======== Listed entries

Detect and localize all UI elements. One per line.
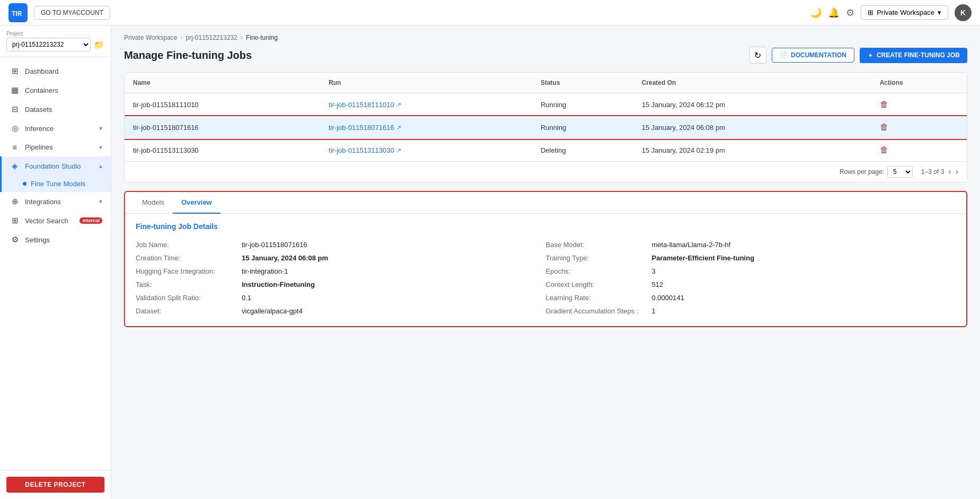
sidebar-item-datasets[interactable]: ⊟ Datasets — [0, 100, 111, 119]
detail-tabs: Models Overview — [125, 192, 966, 214]
sidebar-item-dashboard[interactable]: ⊞ Dashboard — [0, 62, 111, 81]
cell-run-2: tir-job-011513113030 ↗ — [320, 139, 532, 162]
sidebar-label-foundation-studio: Foundation Studio — [25, 162, 94, 170]
cell-name-1: tir-job-011518071616 — [125, 116, 320, 139]
detail-row-right-1: Training Type: Parameter-Efficient Fine-… — [546, 251, 956, 265]
detail-label-right-2: Epochs: — [546, 267, 652, 275]
detail-label-right-3: Context Length: — [546, 281, 652, 288]
detail-label-left-5: Dataset: — [136, 307, 242, 315]
sidebar-item-inference[interactable]: ◎ Inference ▾ — [0, 119, 111, 138]
detail-row-right-5: Gradient Accumulation Steps : 1 — [546, 304, 956, 318]
tab-overview[interactable]: Overview — [173, 192, 220, 214]
prev-page-button[interactable]: ‹ — [948, 167, 951, 177]
folder-icon[interactable]: 📁 — [94, 40, 104, 50]
tir-logo-icon: TIR — [8, 3, 28, 22]
delete-row-button-2[interactable]: 🗑 — [880, 145, 888, 154]
detail-value-right-0: meta-llama/Llama-2-7b-hf — [652, 241, 731, 249]
documentation-button[interactable]: 📄 DOCUMENTATION — [772, 48, 854, 63]
sidebar: Project prj-011512213232 📁 ⊞ Dashboard ▦… — [0, 25, 111, 499]
detail-label-left-1: Creation Time: — [136, 254, 242, 262]
cell-status-1: Running — [532, 116, 633, 139]
breadcrumb-current: Fine-tuning — [246, 34, 278, 41]
detail-label-right-4: Learning Rate: — [546, 294, 652, 302]
go-to-myaccount-button[interactable]: GO TO MYACCOUNT — [34, 6, 110, 20]
sidebar-label-datasets: Datasets — [25, 106, 102, 113]
integrations-icon: ⊕ — [10, 197, 20, 206]
col-actions: Actions — [871, 73, 967, 93]
create-fine-tuning-button[interactable]: ＋ CREATE FINE-TUNING JOB — [860, 48, 967, 63]
breadcrumb-sep-2: › — [241, 34, 243, 41]
detail-label-right-1: Training Type: — [546, 254, 652, 262]
detail-section-title: Fine-tuning Job Details — [136, 222, 956, 231]
detail-value-left-5: vicgalle/alpaca-gpt4 — [242, 307, 303, 315]
table-footer: Rows per page: 5 10 25 1–3 of 3 ‹ › — [125, 161, 967, 182]
cell-status-0: Running — [532, 93, 633, 116]
detail-label-right-0: Base Model: — [546, 241, 652, 249]
breadcrumb-workspace[interactable]: Private Workspace — [124, 34, 177, 41]
table-row[interactable]: tir-job-011518111010 tir-job-01151811101… — [125, 93, 967, 116]
table-row[interactable]: tir-job-011513113030 tir-job-01151311303… — [125, 139, 967, 162]
next-page-button[interactable]: › — [956, 167, 958, 177]
rows-per-page: Rows per page: 5 10 25 — [840, 166, 913, 178]
col-name: Name — [125, 73, 320, 93]
detail-row-left-5: Dataset: vicgalle/alpaca-gpt4 — [136, 304, 546, 318]
create-label: CREATE FINE-TUNING JOB — [877, 51, 960, 59]
sidebar-item-fine-tune-models[interactable]: Fine Tune Models — [0, 176, 111, 192]
detail-row-left-4: Validation Split Ratio: 0.1 — [136, 291, 546, 304]
detail-value-right-5: 1 — [652, 307, 656, 315]
dashboard-icon: ⊞ — [10, 66, 20, 76]
settings-icon[interactable]: ⚙ — [846, 7, 854, 19]
notification-icon[interactable]: 🔔 — [828, 7, 840, 19]
sidebar-item-settings[interactable]: ⚙ Settings — [0, 230, 111, 249]
jobs-table: Name Run Status Created On Actions tir-j… — [125, 73, 967, 161]
sidebar-label-inference: Inference — [25, 125, 94, 133]
page-title: Manage Fine-tuning Jobs — [124, 49, 252, 62]
sidebar-item-integrations[interactable]: ⊕ Integrations ▾ — [0, 192, 111, 211]
run-link-0[interactable]: tir-job-011518111010 ↗ — [329, 101, 524, 109]
sidebar-label-containers: Containers — [25, 86, 102, 94]
run-link-2[interactable]: tir-job-011513113030 ↗ — [329, 146, 524, 154]
project-select[interactable]: prj-011512213232 — [6, 38, 91, 51]
delete-row-button-0[interactable]: 🗑 — [880, 100, 888, 109]
cell-created-on-2: 15 January, 2024 02:19 pm — [633, 139, 871, 162]
moon-icon[interactable]: 🌙 — [810, 7, 822, 19]
delete-row-button-1[interactable]: 🗑 — [880, 122, 888, 132]
rows-per-page-label: Rows per page: — [840, 168, 884, 176]
detail-value-right-1: Parameter-Efficient Fine-tuning — [652, 254, 755, 262]
cell-created-on-1: 15 January, 2024 06:08 pm — [633, 116, 871, 139]
table-row[interactable]: tir-job-011518071616 tir-job-01151807161… — [125, 116, 967, 139]
rows-per-page-select[interactable]: 5 10 25 — [887, 166, 913, 178]
cell-actions-0: 🗑 — [871, 93, 967, 116]
workspace-button[interactable]: ⊞ Private Workspace ▾ — [861, 5, 948, 20]
detail-row-right-0: Base Model: meta-llama/Llama-2-7b-hf — [546, 238, 956, 251]
delete-project-button[interactable]: DELETE PROJECT — [6, 477, 104, 493]
detail-label-left-4: Validation Split Ratio: — [136, 294, 242, 302]
run-link-1[interactable]: tir-job-011518071616 ↗ — [329, 124, 524, 132]
detail-row-left-1: Creation Time: 15 January, 2024 06:08 pm — [136, 251, 546, 265]
sidebar-footer: DELETE PROJECT — [0, 470, 111, 499]
jobs-table-card: Name Run Status Created On Actions tir-j… — [124, 72, 967, 182]
sidebar-item-containers[interactable]: ▦ Containers — [0, 81, 111, 100]
sidebar-item-vector-search[interactable]: ⊞ Vector Search Internal — [0, 211, 111, 230]
tab-models[interactable]: Models — [134, 192, 173, 214]
breadcrumb-sep-1: › — [180, 34, 182, 41]
pagination-info: 1–3 of 3 — [921, 168, 944, 176]
detail-value-left-0: tir-job-011518071616 — [242, 241, 307, 249]
sidebar-nav: ⊞ Dashboard ▦ Containers ⊟ Datasets ◎ In… — [0, 57, 111, 470]
sidebar-label-dashboard: Dashboard — [25, 67, 102, 75]
detail-col-right: Base Model: meta-llama/Llama-2-7b-hf Tra… — [546, 238, 956, 318]
refresh-button[interactable]: ↻ — [749, 47, 766, 64]
sidebar-label-vector-search: Vector Search — [25, 217, 74, 225]
detail-value-right-2: 3 — [652, 267, 656, 275]
cell-actions-1: 🗑 — [871, 116, 967, 139]
detail-row-left-2: Hugging Face Integration: tir-integratio… — [136, 265, 546, 278]
sidebar-label-integrations: Integrations — [25, 198, 94, 206]
doc-label: DOCUMENTATION — [791, 51, 846, 59]
table-header-row: Name Run Status Created On Actions — [125, 73, 967, 93]
user-avatar[interactable]: K — [955, 4, 972, 21]
breadcrumb-project[interactable]: prj-011512213232 — [186, 34, 237, 41]
detail-value-left-4: 0.1 — [242, 294, 251, 302]
sidebar-item-pipelines[interactable]: ≡ Pipelines ▾ — [0, 138, 111, 156]
integrations-chevron-icon: ▾ — [99, 198, 102, 205]
sidebar-item-foundation-studio[interactable]: ◈ Foundation Studio ▴ — [0, 156, 111, 176]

================

What the task asks - If any entry holds a picture, drop the picture and copy everything else exactly.

Answer to this task -
Detect and localize all UI elements. One per line.
sidebar-item-datasets[interactable]: ⊟ Datasets — [0, 100, 111, 119]
detail-tabs: Models Overview — [125, 192, 966, 214]
sidebar-item-dashboard[interactable]: ⊞ Dashboard — [0, 62, 111, 81]
cell-run-2: tir-job-011513113030 ↗ — [320, 139, 532, 162]
sidebar-label-foundation-studio: Foundation Studio — [25, 162, 94, 170]
cell-name-1: tir-job-011518071616 — [125, 116, 320, 139]
detail-row-right-1: Training Type: Parameter-Efficient Fine-… — [546, 251, 956, 265]
detail-label-right-2: Epochs: — [546, 267, 652, 275]
detail-label-right-3: Context Length: — [546, 281, 652, 288]
detail-label-left-5: Dataset: — [136, 307, 242, 315]
sidebar-item-inference[interactable]: ◎ Inference ▾ — [0, 119, 111, 138]
detail-row-right-5: Gradient Accumulation Steps : 1 — [546, 304, 956, 318]
tab-overview[interactable]: Overview — [173, 192, 220, 214]
prev-page-button[interactable]: ‹ — [948, 167, 951, 177]
folder-icon[interactable]: 📁 — [94, 40, 104, 50]
tir-logo-icon: TIR — [8, 3, 28, 22]
delete-row-button-2[interactable]: 🗑 — [880, 145, 888, 154]
detail-value-right-0: meta-llama/Llama-2-7b-hf — [652, 241, 731, 249]
documentation-button[interactable]: 📄 DOCUMENTATION — [772, 48, 854, 63]
sidebar: Project prj-011512213232 📁 ⊞ Dashboard ▦… — [0, 25, 111, 499]
detail-label-left-1: Creation Time: — [136, 254, 242, 262]
cell-status-1: Running — [532, 116, 633, 139]
breadcrumb-current: Fine-tuning — [246, 34, 278, 41]
detail-label-right-4: Learning Rate: — [546, 294, 652, 302]
go-to-myaccount-button[interactable]: GO TO MYACCOUNT — [34, 6, 110, 20]
sidebar-label-datasets: Datasets — [25, 106, 102, 113]
integrations-icon: ⊕ — [10, 197, 20, 206]
col-actions: Actions — [871, 73, 967, 93]
create-fine-tuning-button[interactable]: ＋ CREATE FINE-TUNING JOB — [860, 48, 967, 63]
breadcrumb-sep-2: › — [241, 34, 243, 41]
detail-label-right-1: Training Type: — [546, 254, 652, 262]
detail-section-title: Fine-tuning Job Details — [136, 222, 956, 231]
detail-value-left-5: vicgalle/alpaca-gpt4 — [242, 307, 303, 315]
table-footer: Rows per page: 5 10 25 1–3 of 3 ‹ › — [125, 161, 967, 182]
cell-status-0: Running — [532, 93, 633, 116]
detail-label-right-0: Base Model: — [546, 241, 652, 249]
breadcrumb-workspace[interactable]: Private Workspace — [124, 34, 177, 41]
table-row[interactable]: tir-job-011518111010 tir-job-01151811101… — [125, 93, 967, 116]
table-row[interactable]: tir-job-011513113030 tir-job-01151311303… — [125, 139, 967, 162]
next-page-button[interactable]: › — [956, 167, 958, 177]
rows-per-page: Rows per page: 5 10 25 — [840, 166, 913, 178]
col-name: Name — [125, 73, 320, 93]
detail-row-left-5: Dataset: vicgalle/alpaca-gpt4 — [136, 304, 546, 318]
create-label: CREATE FINE-TUNING JOB — [877, 51, 960, 59]
sidebar-item-fine-tune-models[interactable]: Fine Tune Models — [0, 176, 111, 192]
detail-row-left-4: Validation Split Ratio: 0.1 — [136, 291, 546, 304]
detail-value-right-5: 1 — [652, 307, 656, 315]
dashboard-icon: ⊞ — [10, 66, 20, 76]
settings-icon[interactable]: ⚙ — [846, 7, 854, 19]
notification-icon[interactable]: 🔔 — [828, 7, 840, 19]
sidebar-item-settings[interactable]: ⚙ Settings — [0, 230, 111, 249]
jobs-table: Name Run Status Created On Actions tir-j… — [125, 73, 967, 161]
sidebar-label-inference: Inference — [25, 125, 94, 133]
page-title: Manage Fine-tuning Jobs — [124, 49, 252, 62]
sidebar-item-integrations[interactable]: ⊕ Integrations ▾ — [0, 192, 111, 211]
run-link-0[interactable]: tir-job-011518111010 ↗ — [329, 101, 524, 109]
sidebar-label-containers: Containers — [25, 86, 102, 94]
run-link-2[interactable]: tir-job-011513113030 ↗ — [329, 146, 524, 154]
project-select[interactable]: prj-011512213232 — [6, 38, 91, 51]
delete-row-button-0[interactable]: 🗑 — [880, 100, 888, 109]
cell-created-on-2: 15 January, 2024 02:19 pm — [633, 139, 871, 162]
moon-icon[interactable]: 🌙 — [810, 7, 822, 19]
delete-row-button-1[interactable]: 🗑 — [880, 122, 888, 132]
rows-per-page-label: Rows per page: — [840, 168, 884, 176]
detail-value-right-1: Parameter-Efficient Fine-tuning — [652, 254, 755, 262]
cell-created-on-1: 15 January, 2024 06:08 pm — [633, 116, 871, 139]
table-row[interactable]: tir-job-011518071616 tir-job-01151807161… — [125, 116, 967, 139]
rows-per-page-select[interactable]: 5 10 25 — [887, 166, 913, 178]
cell-actions-0: 🗑 — [871, 93, 967, 116]
workspace-button[interactable]: ⊞ Private Workspace ▾ — [861, 5, 948, 20]
detail-row-right-0: Base Model: meta-llama/Llama-2-7b-hf — [546, 238, 956, 251]
delete-project-button[interactable]: DELETE PROJECT — [6, 477, 104, 493]
detail-label-left-4: Validation Split Ratio: — [136, 294, 242, 302]
run-link-1[interactable]: tir-job-011518071616 ↗ — [329, 124, 524, 132]
detail-row-left-1: Creation Time: 15 January, 2024 06:08 pm — [136, 251, 546, 265]
sidebar-footer: DELETE PROJECT — [0, 470, 111, 499]
jobs-table-card: Name Run Status Created On Actions tir-j… — [124, 72, 967, 182]
sidebar-item-containers[interactable]: ▦ Containers — [0, 81, 111, 100]
sidebar-item-vector-search[interactable]: ⊞ Vector Search Internal — [0, 211, 111, 230]
tab-models[interactable]: Models — [134, 192, 173, 214]
breadcrumb-sep-1: › — [180, 34, 182, 41]
pagination-info: 1–3 of 3 — [921, 168, 944, 176]
detail-value-left-0: tir-job-011518071616 — [242, 241, 307, 249]
sidebar-nav: ⊞ Dashboard ▦ Containers ⊟ Datasets ◎ In… — [0, 57, 111, 470]
sidebar-label-dashboard: Dashboard — [25, 67, 102, 75]
detail-col-right: Base Model: meta-llama/Llama-2-7b-hf Tra… — [546, 238, 956, 318]
refresh-button[interactable]: ↻ — [749, 47, 766, 64]
sidebar-label-vector-search: Vector Search — [25, 217, 74, 225]
detail-value-right-2: 3 — [652, 267, 656, 275]
cell-actions-1: 🗑 — [871, 116, 967, 139]
detail-row-left-2: Hugging Face Integration: tir-integratio… — [136, 265, 546, 278]
sidebar-label-integrations: Integrations — [25, 198, 94, 206]
doc-label: DOCUMENTATION — [791, 51, 846, 59]
table-header-row: Name Run Status Created On Actions — [125, 73, 967, 93]
user-avatar[interactable]: K — [955, 4, 972, 21]
breadcrumb-project[interactable]: prj-011512213232 — [186, 34, 237, 41]
detail-value-left-4: 0.1 — [242, 294, 251, 302]
sidebar-item-pipelines[interactable]: ≡ Pipelines ▾ — [0, 138, 111, 156]
integrations-chevron-icon: ▾ — [99, 198, 102, 205]
sidebar-item-foundation-studio[interactable]: ◈ Foundation Studio ▴ — [0, 156, 111, 176]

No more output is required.